Last year, I began a presentation on the power of friendship with two scenarios.
First, imagine you won a trip for you and four people to anywhere in the world. No one will get mad if you don’t pick them. Who is coming with you?
Second, imagine you just got “that call” from your doctor where he shares terrible news. You need to pick four people to take care of you, to drive you to appointments and to bathe you as you battle for your life against illness. Who are you enlisting?
Friendship is an essential piece of life, for all of us. Without it, the highs are lower and the lows are even lower. Not only do we want friends to celebrate success with, but we want friends to walk through the hellish seasons of life with too.
And it is often to those hellish seasons that reveal the true or false nature of our friendships. I came across a Will Smith quote recently which read, “If you’re absent during my struggle, don’t expect to be present during my success.”

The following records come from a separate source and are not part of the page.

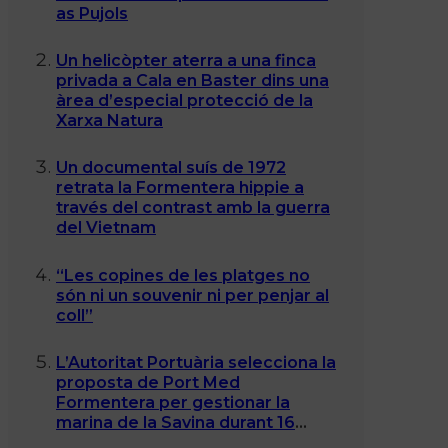
as Pujols
Un helicòpter aterra a una finca
privada a Cala en Baster dins una
àrea d’especial protecció de la
Xarxa Natura
Un documental suís de 1972
retrata la Formentera hippie a
través del contrast amb la guerra
del Vietnam
“Les copines de les platges no
són ni un souvenir ni per penjar al
coll”
L’Autoritat Portuària selecciona la
proposta de Port Med
Formentera per gestionar la
marina de la Savina durant 16
anys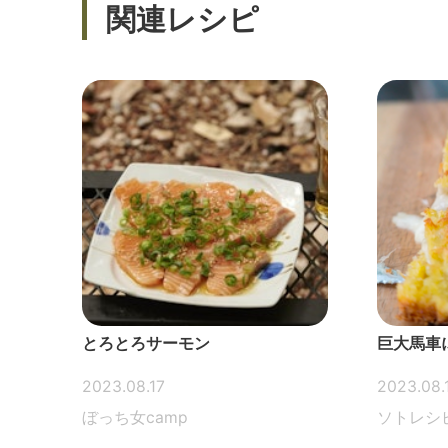
関連レシピ
とろとろサーモン
巨大馬車
2023.08.17
2023.08.
ぼっち女camp
ソトレシ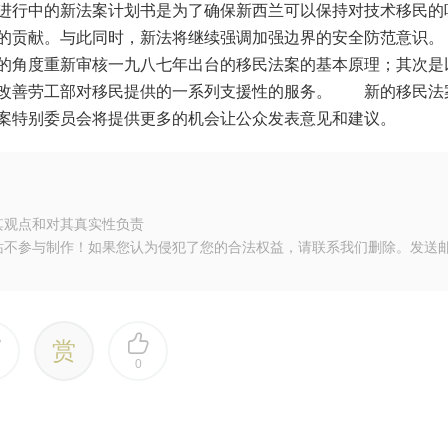
进行中的新法案计划书是为了确保新西兰可以保持对技术移民的
有的贡献。与此同时，新法将继续强调加强边界的安全防范意
的角度重新审核一九八七年出台的移民法案的基本原理；其次是
是改善劳工部对移民提供的一系列支援性的服务。 新的移民法
案特别委员会将提供更多的机会让公众发表意见和建议。
其观点和对其真实性负责
站不参与制作！如果您认为侵犯了您的合法权益，请联系我们删除。发送
赏
0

I am not sure when Will Smith said that (and because I read it on the internet – I’m not even sure he did say it), but the sentiment resonates with me. Shared success means much more when we have also shared struggles.

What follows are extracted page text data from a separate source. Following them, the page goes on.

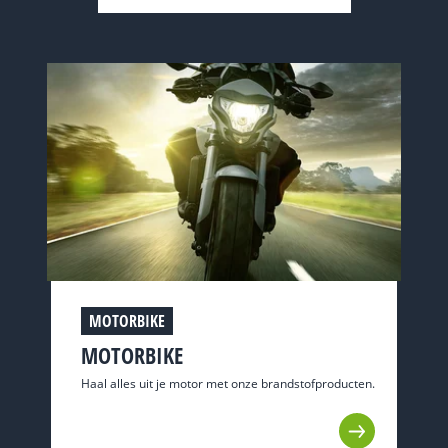
MOTORBIKE
MOTORBIKE
Haal alles uit je motor met onze brandstofproducten.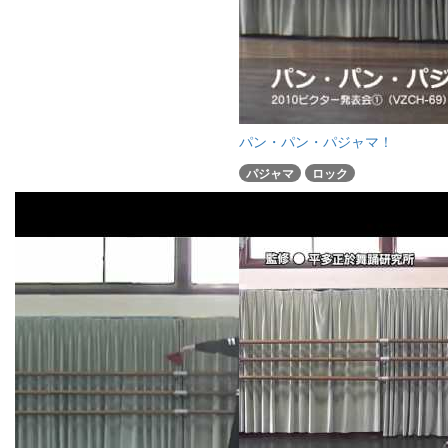
パン・パン・パジャマ！
パジャマ
ロック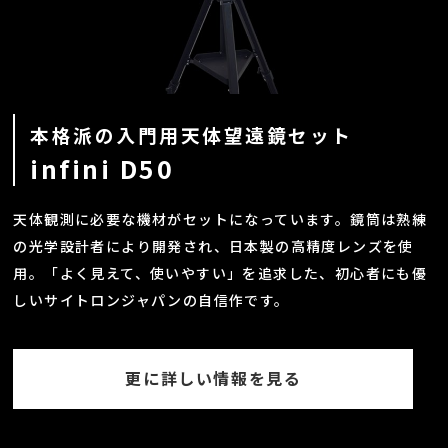
本格派の入門用天体望遠鏡セット
infini D50
天体観測に必要な機材がセットになっています。鏡筒は熟練
の光学設計者により開発され、日本製の高精度レンズを使
用。「よく見えて、使いやすい」を追求した、初心者にも優
しいサイトロンジャパンの自信作です。
更に詳しい情報を見る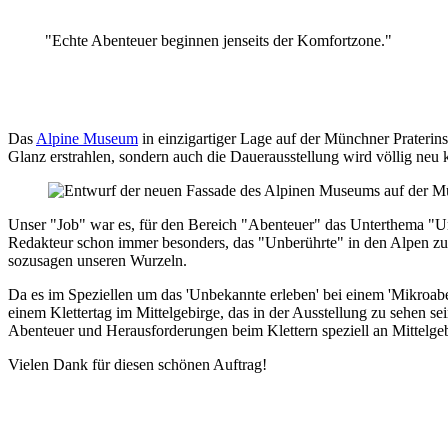
"Echte Abenteuer beginnen jenseits der Komfortzone."
Das
Alpine Museum
in einzigartiger Lage auf der Münchner Praterin
Glanz erstrahlen, sondern auch die Dauerausstellung wird völlig neu 
Unser "Job" war es, für den Bereich "Abenteuer" das Unterthema "Unbe
Redakteur schon immer besonders, das "Unberührte" in den Alpen zu f
sozusagen unseren Wurzeln.
Da es im Speziellen um das 'Unbekannte erleben' bei einem 'Mikroabe
einem Klettertag im Mittelgebirge, das in der Ausstellung zu sehen s
Abenteuer und Herausforderungen beim Klettern speziell an Mittelgeb
Vielen Dank für diesen schönen Auftrag!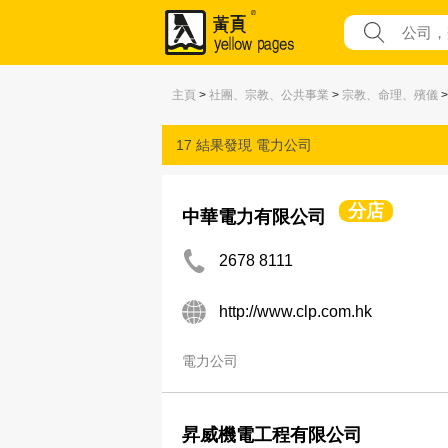
主頁
>
社團、宗教、公共事業
>
宗教、命理、殯儀
17 結果發現
電力公司
分店
中華電力有限公司
2678 8111
http://www.clp.com.hk
電力公司
昇威機電工程有限公司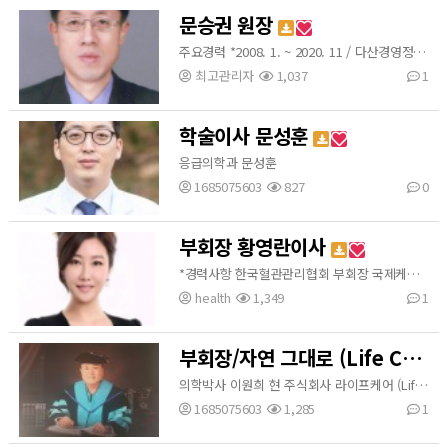
문승권 원장
주요경력 *2008. 1. ~ 2020. 11 / 다산경영정보연구원 원장 *2014. 1. ~ 2021. 3 / (사)대한실버산업협회 기회.연구 이사 *2016. 2. ~ 2021. 3 / (사)선진복지사회연구회 운영위원 *2016. 12. ~ 2020. 12 / (사)서울시 보건협회 부회장, 자문위원 *2015. 8. ~ 2017. 7 / 김포대 보건행정과 겸임교수 *2004. 3. ~ 2019. 5 / 국립인천대 도시행정학과 겸임교수/외래교수 *2018. 5. ~ 2018. 12 / 중앙대학교 산학협력단 연구전담 …
최고관리자
1,037
1
학술이사 문성훈
응급의학과 문성훈
1685075603
827
0
부회장 황영란이사
*경력사항 한국혈관관리협회 부회장 국제케이뷰티산업협동조합 이사장 국제전문예술가연합회 GPF 아시아 총회장 국제미용가총연합회 IFBC 총회장 2018 ~ 제13회 국제뷰티아티스트엑스포 집행위원장 2017 제19대 대통령선거 중앙선거대책위원회 동북아평화경제위원회 국제뷰티문화산업특위 부위원장 2017 제10회 대한민국 국제뷰티아티스트 엑스포 콘테스트 조직위원장 2016 무궁화리더스포럼 수석부회장 2016 서울국제뷰티아티스트 엑스포 콘테스트 심사위원 *학력사항 2018…
health
1,349
1
부회장/자연 그대로 (Life Care) 회장 이원희
의학박사 이원희 현 주식회사 라이프케어 (Life Care) 회장 -대체의학지도자 / 건강관리 지도자 1급
1685075603
1,285
1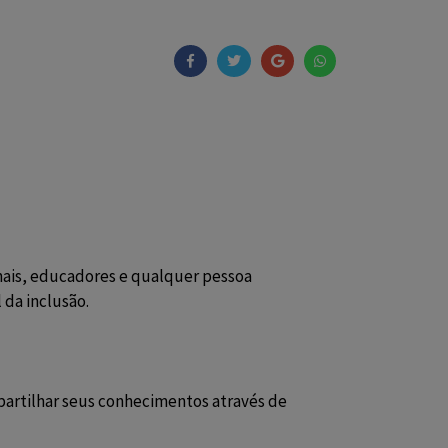
onais, educadores e qualquer pessoa 
 da inclusão.
partilhar seus conhecimentos através de 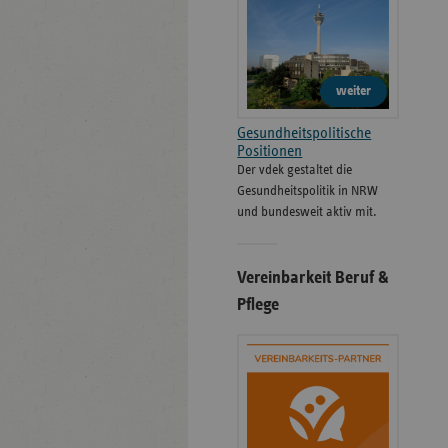
weiter
Gesundheitspolitische
Positionen
Der vdek gestaltet die
Gesundheitspolitik in NRW
und bundesweit aktiv mit.
Vereinbarkeit Beruf &
Pflege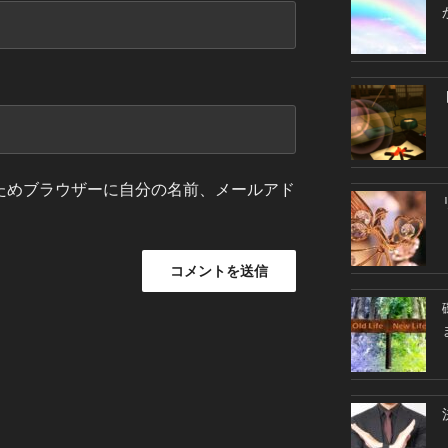
ためブラウザーに自分の名前、メールアド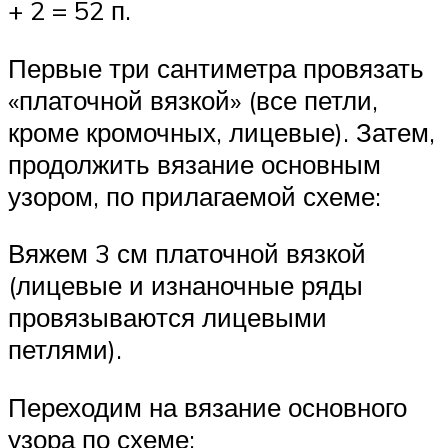
+ 2 = 52 п.
Первые три сантиметра провязать
«платочной вязкой» (все петли,
кроме кромочных, лицевые). Затем,
продолжить вязание основным
узором, по прилагаемой схеме:
Вяжем 3 см платочной вязкой
(лицевые и изнаночные ряды
провязываются лицевыми
петлями).
Переходим на вязание основного
узора по схеме: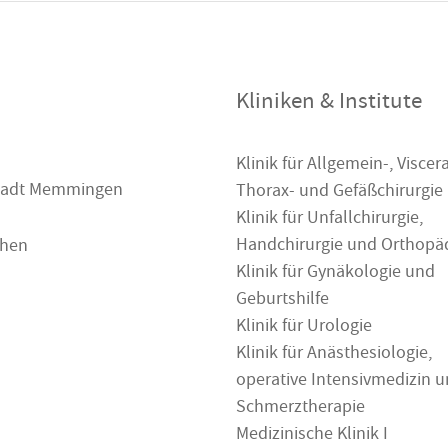
Kliniken & Institute
Klinik für Allgemein-, Viscera
 Stadt Memmingen
Thorax- und Gefäßchirurgie
Klinik für Unfallchirurgie,
Handchirurgie und Orthopä
chen
Klinik für Gynäkologie und
Geburtshilfe
Klinik für Urologie
Klinik für Anästhesiologie,
operative Intensivmedizin 
Schmerztherapie
Medizinische Klinik I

I wish I could tell you that I have perfectly shared struggles with my friends. But I haven’t. I’ve missed opportunities to be there for them and I’ve often resisted being vulnerable enough to share my own struggles.
For example, we often forget people we love are still grieving. Grief is a process. People heal over months and years, not hours or even days. Too many times that I can count, I have forgotten someone I cared about during that season. I know you know this feeling too.
Like you, I’ve been on the receiving end of great acts of friendship…and frustrating acts too. I’ve learned the friends I need in those horrible seasons and the friend I need to be to others in those moments utters few words and shares even fewer answers.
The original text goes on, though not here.